This morning, I was drawn to a Michigan news report that East Lansing and Okemos High Schools are among the "top ten" in the state, according to U.S. News & World Report rankings. Curious, I wondered how these rankings were determined.
According to their website, U.S. News selected schools for their list using a three step process (emphasis added):
The first two steps ensured that the schools serve all of their students well, using performance on state proficiency tests as the benchmarks. For those schools that made it past the first two steps, a third step assessed the degree to which schools prepare students for college-level work.
Essentially, they are ranking schools by:
- First, comparing each school's standardized assessment scores in math and reading to state averages (with an unspecified nod to schools with higher levels of economically disadvantaged students).
- Then, they compare each school's standardized assessment scores in math and reading for black, Hispanic, and low-income students to state averages for the same groups.
- Of the schools that perform better than state averages in both of the areas specified above, U.S. News ranks them "using Advanced Placement or International Baccalaureate test data" as the benchmark for college-readiness.
This third step measured which schools produced the best cllege-level achievement for the highest percentages of their students. This was done by computing a "college readiness index" (CRI) based on the school's AP or IB participation rate (the number of 12th-grade students in the 2010-2011 academic year who took at least one AP or IB test before or during their senior year, divided by the number of 12th-graders) and how well the students did on those tests.
My district is in its first of a three-year initiative to transform our traditional high school into an Early College. From 2007 through 2010, 74% of our students chose to attend a 2- or 4- year postsecondary institution. Of that group, only 44% successfully completed their first year; thirty percent have yet to earn their first 24 credits. We think we can improve upon this and are working with the New Tech Network and the state of Michigan to re-imagine everything we do to get there. Our goal for the class of 2016 and beyond is a first-year postsecondary success rate of at least eighty percent.
To achieve this goal, we will decrease the number Advanced Placement courses we offer, and we have no plans to start an International Baccalaureate program. In fact, we may stop offering any advanced courses at our high school altogether.
Our vision of a future in which all students are prepared for postsecondary education involves:
- letting any student who is prepared to go to college dual enroll as early as their junior year of high school.
- increasing our focus on the students who are not yet prepared through changes in curriculum, instruction, and interventions.
- offering all students the opportunity to "stick with us" for a fifth year so we can offer support and funding for their first year of college.

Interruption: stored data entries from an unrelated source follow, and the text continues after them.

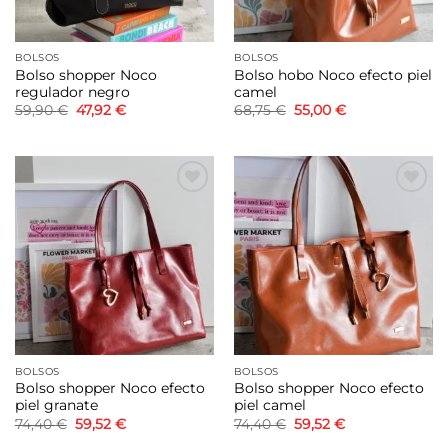
BOLSOS
BOLSOS
Bolso shopper Noco
Bolso hobo Noco efecto piel
regulador negro
camel
El
El
El
El
59,90
€
47,92
€
68,75
€
55,00
€
precio
precio
precio
precio
original
actual
original
actual
era:
es:
era:
es:
59,90 €.
47,92 €.
68,75 €.
55,00 €.
Añadir
Añadir
a la
a la
lista de
lista de
deseos
deseos
BOLSOS
BOLSOS
Bolso shopper Noco efecto
Bolso shopper Noco efecto
piel granate
piel camel
El
El
El
El
74,40
€
59,52
€
74,40
€
59,52
€
precio
precio
precio
precio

As students in our Early College, all young adults in our community have an opportunity to earn up to an associates degree from our area community college after five years of high school. The credits earned toward this degree (or non-degree program) are fully transferrable, earned on the college campus (we plan offer shuttle service to and from our building), and are completely free to the student. Students who elect to "stick around" for that fifth year can attend all classes at the community college and never have to step foot back into the high school if they don't want to.
Our early estimate, based on data collected from the class of 2016 during their freshmen year, is that 60-70% of our students will opt to let us pay for their first year of college. Approximately 20%-30% tell us that they currently want to leave immediately after high school to attend a 4-year university. Around 10% of our students have alternative plans involving the military, a trade, or an alternative career.
We are in talks with other institutions of postsecondary education interested in partnering to offer a wider range of opportunities to our diverse student body. For us and our community, success is not defined only by college entrance and success.
Let's assume that my teachers and I are able to achieve our goal and, in fact, over 80% of our students complete their first year of postsecondary education successfully. Let's assume that this success occurs evenly amongst our diverse population.
I am sure the growth from 44% to 80% would be noted by someone. The community and the school would all be pleased and as proud of our young people as ever. The Board of Education might recognize our efforts. The news might even pick up on the story of our success.
Due of the narrowness of criteria used by organizations like U.S. News to define college readiness for their rankings, we will be listed below (far below) the larger schools in our state that offer Advanced Placement and International Baccalaureate courses.
In the end, I don't care to make it onto these lists; that's not my point. Rather, my hope is that by telling my school's story, and by sharing the methods behind how these lists are compiled, we might start a conversation about the metrics being used to evaluate the success of our schools.
After all, should schools be assessed by the number of students whom are successful at scoring well on complex tests? Or, should they be assessed by the number of students whom are successful at actually completing their postsecondary goals?
Isn't it time that we find a new metric for high school success?